Thomas Bonnar (d. 1847) was a Scottish interior designer and architect of note, working in the Edinburgh area. He is particularly remembered for his outstanding ceilings.

Thomas was the father of the artist William Bonnar (1800–1853) and the engraver Thomas Bonnar (1810–1873), who collaborated with each other on several works.

The group are also known by the family company name of Bonnar & Co.

==Life==

Bonnar was born in Edinburgh around 1770, the son of John Bonnar who had created the ceilings in Penicuik House. His family lived in a new house at 6 South St David Street during his teenage years.

He was appointed as a burgess of the city in 1795 and a "sworn measurer" in 1807 and Superintendent of Works for the city in 1809, operating from the Magdalene Chapel in the Cowgate. From 1810 he acted as architect and surveyor to George Heriot’s School.
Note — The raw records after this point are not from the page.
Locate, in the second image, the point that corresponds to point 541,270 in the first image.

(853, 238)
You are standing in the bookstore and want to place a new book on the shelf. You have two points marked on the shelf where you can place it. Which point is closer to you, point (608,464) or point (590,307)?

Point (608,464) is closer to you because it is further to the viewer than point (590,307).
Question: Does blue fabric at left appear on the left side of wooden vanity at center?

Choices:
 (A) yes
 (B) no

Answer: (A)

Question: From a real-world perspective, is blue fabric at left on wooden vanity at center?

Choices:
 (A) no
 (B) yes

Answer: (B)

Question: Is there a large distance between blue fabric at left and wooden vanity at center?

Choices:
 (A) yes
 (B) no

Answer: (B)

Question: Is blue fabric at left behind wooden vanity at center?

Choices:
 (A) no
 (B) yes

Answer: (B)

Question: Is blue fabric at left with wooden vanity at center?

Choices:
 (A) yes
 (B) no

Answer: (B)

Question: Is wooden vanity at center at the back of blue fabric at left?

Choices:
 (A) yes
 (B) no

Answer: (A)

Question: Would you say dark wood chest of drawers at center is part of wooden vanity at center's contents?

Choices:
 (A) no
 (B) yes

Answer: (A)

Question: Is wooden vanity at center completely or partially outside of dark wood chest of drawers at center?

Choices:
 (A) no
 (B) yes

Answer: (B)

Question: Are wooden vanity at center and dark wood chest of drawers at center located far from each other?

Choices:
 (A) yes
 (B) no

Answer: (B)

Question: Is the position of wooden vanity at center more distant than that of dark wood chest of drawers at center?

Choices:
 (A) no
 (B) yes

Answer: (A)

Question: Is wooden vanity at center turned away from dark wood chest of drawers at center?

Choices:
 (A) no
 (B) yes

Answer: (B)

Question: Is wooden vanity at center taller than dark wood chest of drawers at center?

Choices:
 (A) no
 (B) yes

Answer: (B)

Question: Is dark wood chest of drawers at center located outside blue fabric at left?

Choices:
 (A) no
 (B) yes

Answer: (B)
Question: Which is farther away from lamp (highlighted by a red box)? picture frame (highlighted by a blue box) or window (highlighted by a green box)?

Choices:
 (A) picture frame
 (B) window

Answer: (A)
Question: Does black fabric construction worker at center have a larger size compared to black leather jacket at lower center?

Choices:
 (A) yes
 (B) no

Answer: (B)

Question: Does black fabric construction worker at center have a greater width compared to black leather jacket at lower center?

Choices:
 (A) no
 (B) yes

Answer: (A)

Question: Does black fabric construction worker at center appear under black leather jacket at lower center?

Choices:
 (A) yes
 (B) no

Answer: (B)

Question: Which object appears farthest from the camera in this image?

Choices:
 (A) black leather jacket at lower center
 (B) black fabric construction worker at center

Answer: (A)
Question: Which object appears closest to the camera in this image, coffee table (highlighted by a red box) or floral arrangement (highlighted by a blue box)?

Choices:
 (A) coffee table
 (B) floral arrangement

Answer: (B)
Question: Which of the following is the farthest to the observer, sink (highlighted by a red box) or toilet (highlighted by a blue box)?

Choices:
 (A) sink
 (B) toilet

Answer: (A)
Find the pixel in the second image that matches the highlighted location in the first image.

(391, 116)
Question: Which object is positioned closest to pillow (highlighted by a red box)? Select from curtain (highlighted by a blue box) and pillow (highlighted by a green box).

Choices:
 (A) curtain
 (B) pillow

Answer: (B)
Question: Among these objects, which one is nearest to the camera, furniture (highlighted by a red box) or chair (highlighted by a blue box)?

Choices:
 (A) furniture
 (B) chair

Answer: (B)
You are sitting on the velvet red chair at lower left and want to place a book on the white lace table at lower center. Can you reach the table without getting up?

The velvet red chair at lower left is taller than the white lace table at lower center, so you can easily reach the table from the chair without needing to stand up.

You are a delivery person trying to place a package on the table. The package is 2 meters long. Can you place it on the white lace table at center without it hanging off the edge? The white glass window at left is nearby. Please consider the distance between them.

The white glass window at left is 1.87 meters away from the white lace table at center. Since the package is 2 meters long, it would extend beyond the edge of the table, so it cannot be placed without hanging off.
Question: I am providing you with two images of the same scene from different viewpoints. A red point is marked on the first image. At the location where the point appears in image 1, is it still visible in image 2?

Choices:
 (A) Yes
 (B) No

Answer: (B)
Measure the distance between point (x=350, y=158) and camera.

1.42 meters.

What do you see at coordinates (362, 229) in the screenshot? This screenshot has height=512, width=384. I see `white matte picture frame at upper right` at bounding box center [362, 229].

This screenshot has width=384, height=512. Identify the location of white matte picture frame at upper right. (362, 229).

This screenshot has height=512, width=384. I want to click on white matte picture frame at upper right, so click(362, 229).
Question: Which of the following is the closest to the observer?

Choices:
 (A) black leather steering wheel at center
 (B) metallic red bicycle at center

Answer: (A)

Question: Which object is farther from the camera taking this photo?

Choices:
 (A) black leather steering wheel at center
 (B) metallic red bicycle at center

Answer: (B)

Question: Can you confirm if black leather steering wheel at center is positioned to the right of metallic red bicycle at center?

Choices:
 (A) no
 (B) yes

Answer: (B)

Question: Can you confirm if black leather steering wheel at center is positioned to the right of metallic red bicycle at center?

He lost all public posts in January 1819 due to a bungled execution on 30 December (part of his wide scope of duties) which ended in a public riot.

A house at 7 Ann Street is known as "Thomas Bonnar’s House" but there is no record of his living there, but he is responsible for its fine interior decoration. "Thomas Bonar", Superintendent of Works is listed as living at Greenside on Leith Walk in the early 19th century.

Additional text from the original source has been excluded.